▶ **Activity**
Make an exact copy of the entries below and leave any picture out of it.

▶ **Data supplied**

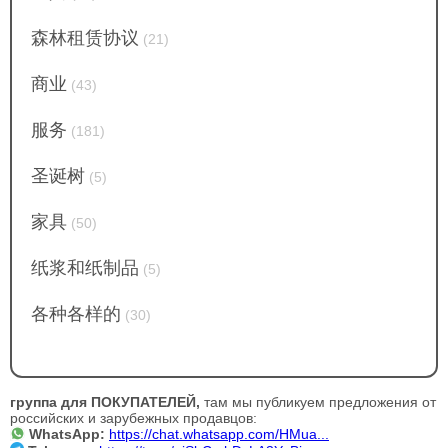
森林租赁协议
(21)
商业
(43)
服务
(181)
圣诞树
(5)
家具
(50)
纸浆和纸制品
(5)
各种各样的
(30)
группа для ПОКУПАТЕЛЕЙ,
там мы публикуем предложения от
российских и зарубежных продавцов:
WhatsApp:
https://chat.whatsapp.com/HMua...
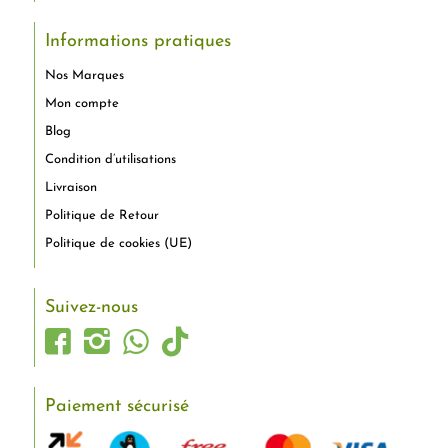
Informations pratiques
Nos Marques
Mon compte
Blog
Condition d’utilisations
Livraison
Politique de Retour
Politique de cookies (UE)
Suivez-nous
Paiement sécurisé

▶ **Worked solution**
森林租赁协议
(21)
商业
(43)
服务
(181)
圣诞树
(5)
家具
(50)
纸浆和纸制品
(5)
各种各样的
(30)
группа для ПОКУПАТЕЛЕЙ,
там мы публикуем предложения от
российских и зарубежных продавцов:
WhatsApp:
https://chat.whatsapp.com/HMua...
Informations pratiques
Nos Marques
Mon compte
Blog
Condition d’utilisations
Livraison
Politique de Retour
Politique de cookies (UE)
Suivez-nous
Paiement sécurisé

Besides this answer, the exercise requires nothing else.